Following is the full code.

import cv2
import pyautogui
from inference_sdk import InferenceHTTPClient
import time

# Initialize InferenceHTTPClient
CLIENT = InferenceHTTPClient(
    api_url="https://detect.roboflow.com",
    api_key="ROBOFLOW_API_KEY"
)

video = cv2.VideoCapture(0)

while True:
    ret, frame = video.read()
    if not ret:
        break

    # Infer on the frame
    result = CLIENT.infer(frame, model_id="hand-gestures-cjowr/2")
    detections = result['predictions']

    for bounding_box in detections:
        x0 = int(bounding_box['x'] - bounding_box['width'] / 2)
        x1 = int(bounding_box['x'] + bounding_box['width'] / 2)
        y0 = int(bounding_box['y'] - bounding_box['height'] / 2)
        y1 = int(bounding_box['y'] + bounding_box['height'] / 2)
        class_name = bounding_box['class']
        confidence = bounding_box['confidence']

        # Draw bounding box and label on the frame
        cv2.rectangle(frame, (x0, y0), (x1, y1), color=(0, 0, 255), thickness=1)
        cv2.putText(frame, f"{class_name} - {confidence:.2f}", (x0, y0 - 10), cv2.FONT_HERSHEY_SIMPLEX, 0.5,
                    (0, 0, 255), 1)
        
        # Control slides based on detected class
        if class_name == "low":
            pyautogui.press('right')
            time.sleep(1)  # Pause for a seconds
        elif class_name == "high":
            pyautogui.press('left')
            time.sleep(1)  # Pause for a seconds

    cv2.imshow('frame', frame)

    if cv2.waitKey(1) & 0xFF == ord('q'):
        break

video.release()
cv2.destroyAllWindows()

First, the code continuously captures frames from the webcam. Our code then sends frames to an inference server and receives detection results. We draw bounding boxes and labels on detected objects. We then use pyautogui to control slides based on detected gestures.

To execute, first we run the script in the background. Then open up the presentation and switch to slide mode. Now you can perform hand gestures to move to the next and previous slides. 

The following image is an illustration of what’s happening when we execute the code. On the left side of the image, we see the code being executed in background and on the right side of the image we see slide being controlled by hand gestures.

Output of the System

Conclusion

In this blog, we learned how to build a gesture-based presentation slide controller, enabling users to navigate slides using specific hand gestures. Using a custom computer vision model, we detected hand gestures in real-time in a webcam feed and then sent a computer signal to control the slide.

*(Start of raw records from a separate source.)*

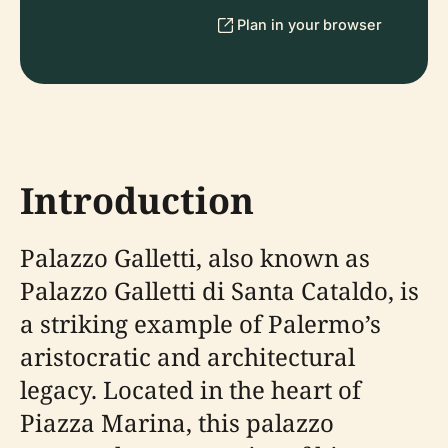
Plan in your browser
Introduction
Palazzo Galletti, also known as
Palazzo Galletti di Santa Cataldo, is
a striking example of Palermo’s
aristocratic and architectural
legacy. Located in the heart of
Piazza Marina, this palazzo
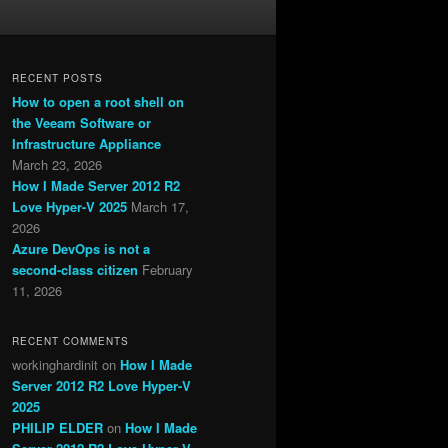
RECENT POSTS
How to open a root shell on
the Veeam Software or
Infrastructure Appliance
March 23, 2026
How I Made Server 2012 R2
Love Hyper-V 2025
March 17,
2026
Azure DevOps is not a
second-class citizen
February
11, 2026
RECENT COMMENTS
workinghardinit
on
How I Made
Server 2012 R2 Love Hyper-V
2025
PHILIP ELDER
on
How I Made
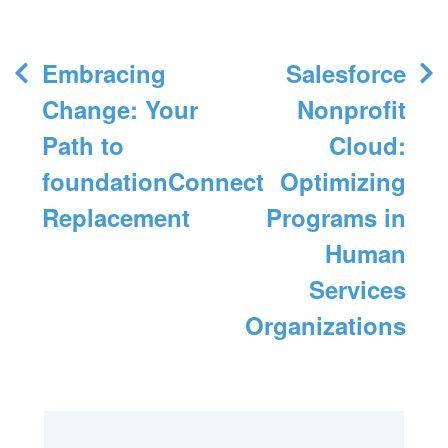
Post
Embracing
Salesforce
navigation
Change: Your
Nonprofit
Path to
Cloud:
foundationConnect
Optimizing
Replacement
Programs in
Human
Services
Organizations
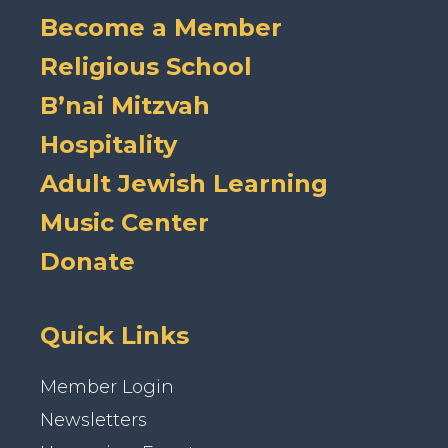
Become a Member
Religious School
B’nai Mitzvah
Hospitality
Adult Jewish Learning
Music Center
Donate
Quick Links
Member Login
Newsletters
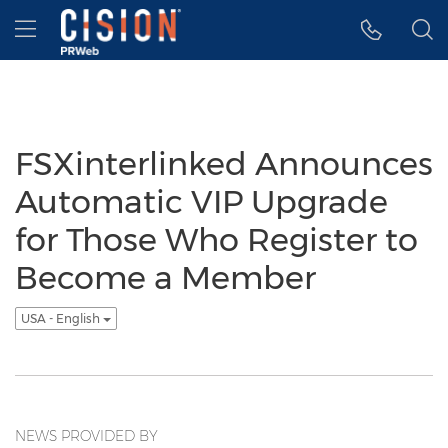
Accessibility Statement
Skip Navigation
Hamburger menu
FSXinterlinked Announces
Automatic VIP Upgrade
for Those Who Register to
Become a Member
USA - English
NEWS PROVIDED BY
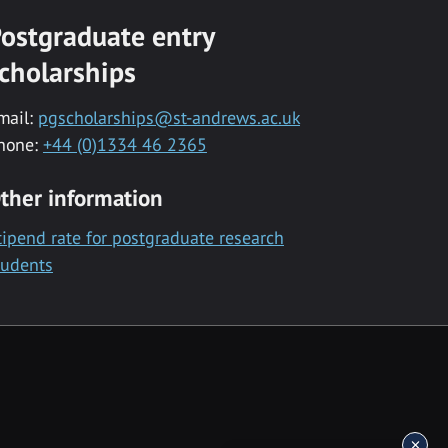
ostgraduate entry
cholarships
mail:
pgscholarships@st-andrews.ac.uk
hone:
+44 (0)1334 46 2365
ther information
tipend rate for postgraduate research
tudents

When we make a "next" gesture, it moves to the next slide, and when we make a "previous" gesture, it goes back to the previous slide. Even though we only focused on two gestures, like going to the next or previous slide, we can easily add more gestures, such as moving a hand to draw or highlight on the slides.

Similar approaches could be applied to various applications beyond slide presentations, such as gaming interfaces, virtual reality interactions, or accessibility tools for users with mobility impairments. This project serves as a foundation for exploring the intersection of gesture recognition and human-computer interaction, fostering innovative solutions in diverse domains.

The computer vision project used in this blog post is available at Roboflow Universe.